■ **Data provided**:
^^^^^^^^^^^^^^^^
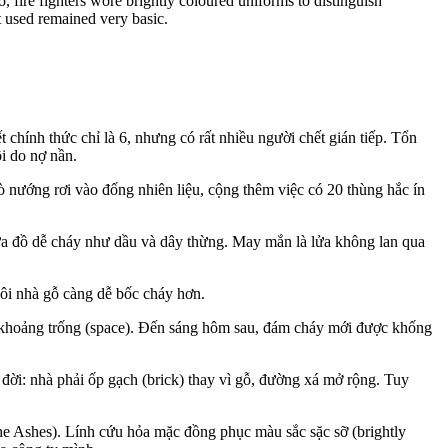
, fire fighters wore brightly coloured uniforms to distinguish
nt used remained very basic.
 chính thức chỉ là 6, nhưng có rất nhiều người chết gián tiếp. Tổn
ội do nợ nần.
ò nướng rơi vào đống nhiên liệu, cộng thêm việc có 20 thùng hắc ín
hứa đồ dễ cháy như dầu và dây thừng. May mắn là lửa không lan qua
ôi nhà gỗ càng dễ bốc cháy hơn.
a khoảng trống (space). Đến sáng hôm sau, đám cháy mới được khống
đời: nhà phải ốp gạch (brick) thay vì gỗ, đường xá mở rộng. Tuy
the Ashes). Lính cứu hỏa mặc đồng phục màu sắc sặc sỡ (brightly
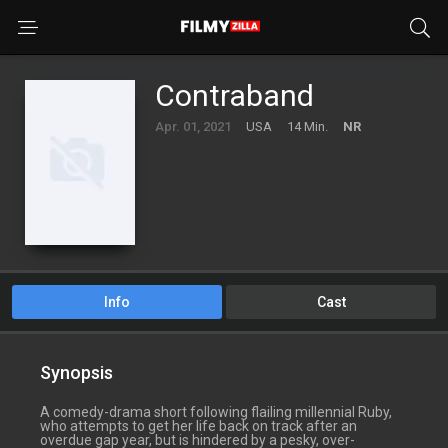
Contraband
Apr. 01, 2021
USA
14 Min.
NR
Info
Cast
Synopsis
A comedy-drama short following flailing millennial Ruby,
who attempts to get her life back on track after an
overdue gap year, but is hindered by a pesky, over-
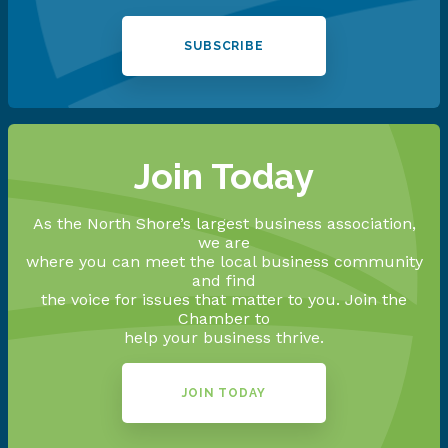
SUBSCRIBE
Join Today
As the North Shore’s largest business association,
we are
where you can meet the local business community
and find
the voice for issues that matter to you. Join the
Chamber to
help your business thrive.
JOIN TODAY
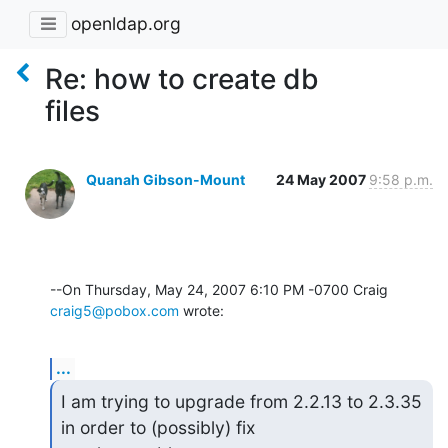
openldap.org
Re: how to create db
files
Quanah Gibson-Mount
24 May 2007
9:58 p.m.
--On Thursday, May 24, 2007 6:10 PM -0700 Craig 
craig5@pobox.com
 wrote:
...
I am trying to upgrade from 2.2.13 to 2.3.35 
in order to (possibly) fix
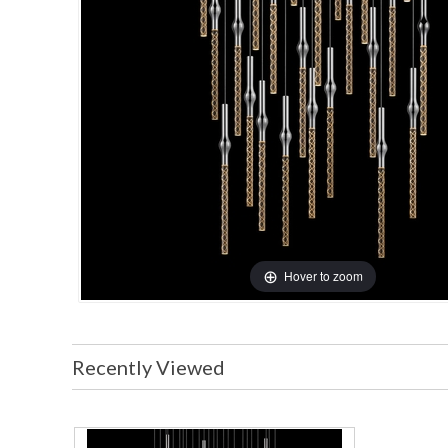
Hover to zoom
Recently Viewed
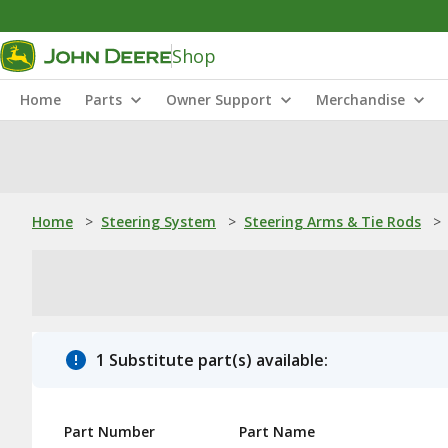
Shop
Home
Parts
Owner Support
Merchandise
Home
>
Steering System
>
Steering Arms & Tie Rods
>
1 Substitute part(s) available:
Part Number
Part Name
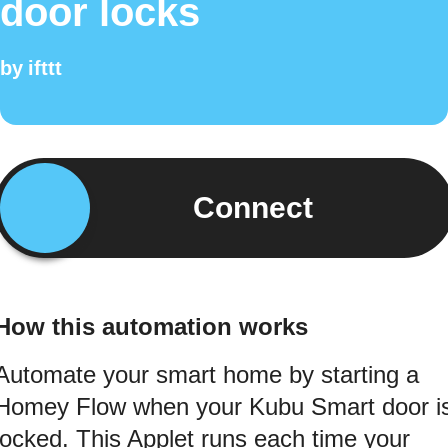
door locks
by
ifttt
Connect
How this automation works
Automate your smart home by starting a
Homey Flow when your Kubu Smart door i
locked. This Applet runs each time your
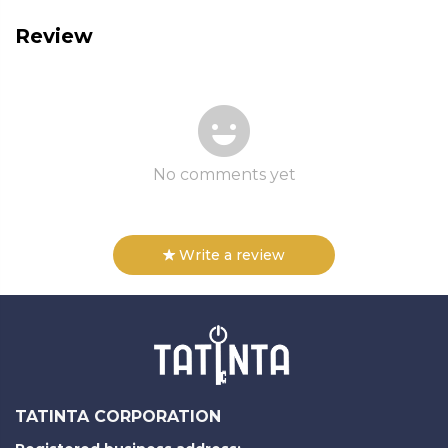
Review
No comments yet
Write a review
TATINTA CORPORATION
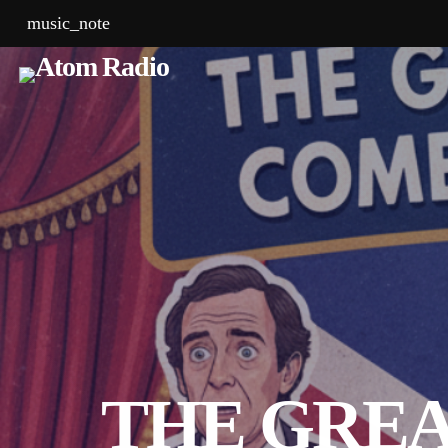
music_note
THE GREA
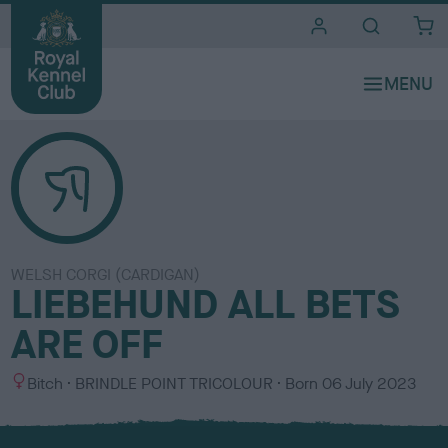
i
t
e
s
WELSH CORGI (CARDIGAN)
LIEBEHUND ALL BETS
ARE OFF
S
C
Bitch
BRINDLE POINT TRICOLOUR
Born
06 July 2023
e
o
x
l
o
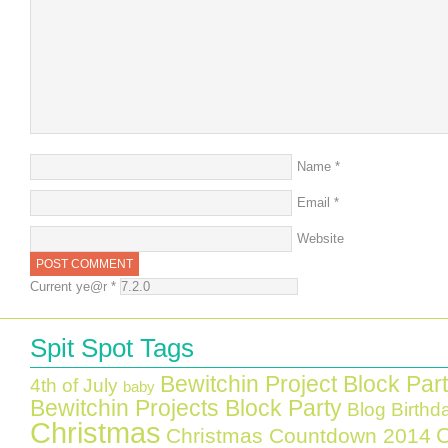
Name
*
Email
*
Website
Current ye@r
*
Spit Spot Tags
Bewitchin Project Block Par
4th of July
baby
Bewitchin Projects Block Party
Blog Birthd
Christmas
C
Christmas Countdown 2014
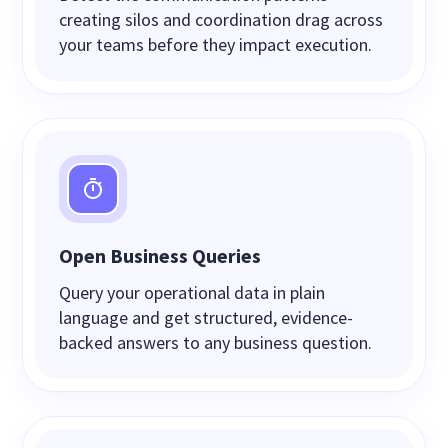
creating silos and coordination drag across
your teams before they impact execution.
Open Business Queries
Query your operational data in plain
language and get structured, evidence-
backed answers to any business question.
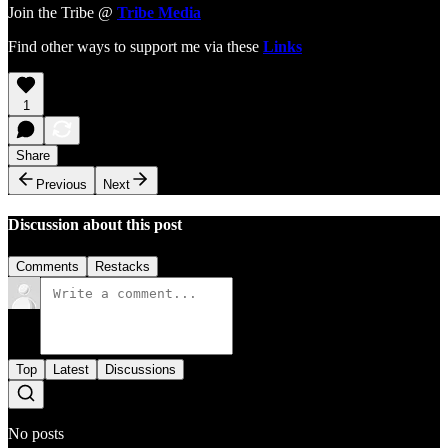
Join the Tribe @
Tribe Media
Find other ways to support me via these
Links
1
Share
Previous
Next
Discussion about this post
Comments
Restacks
Top
Latest
Discussions
No posts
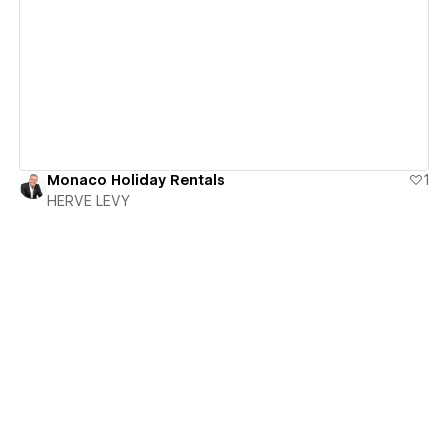
View details
Monaco Holiday Rentals
1
HERVE LEVY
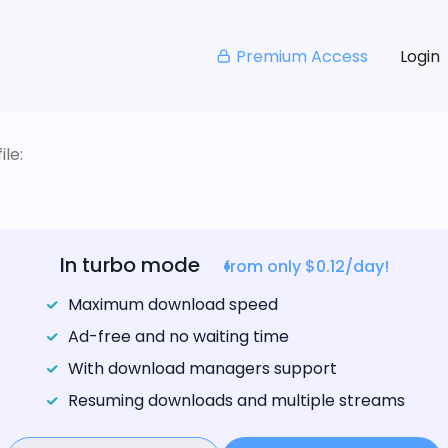
Premium Access
Login
le:
In turbo mode
from only $0.12/day!
Maximum download speed
Ad-free and no waiting time
With download managers support
Resuming downloads and multiple streams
^^^^^^^^^^^^^^^^
■ **Directions**: Examine the records and pull out every line where the string "from" occurs.

■ **Answer for the task**:
I am trying to upgrade from 2.2.13 to 2.3.35 
from only $0.12/day!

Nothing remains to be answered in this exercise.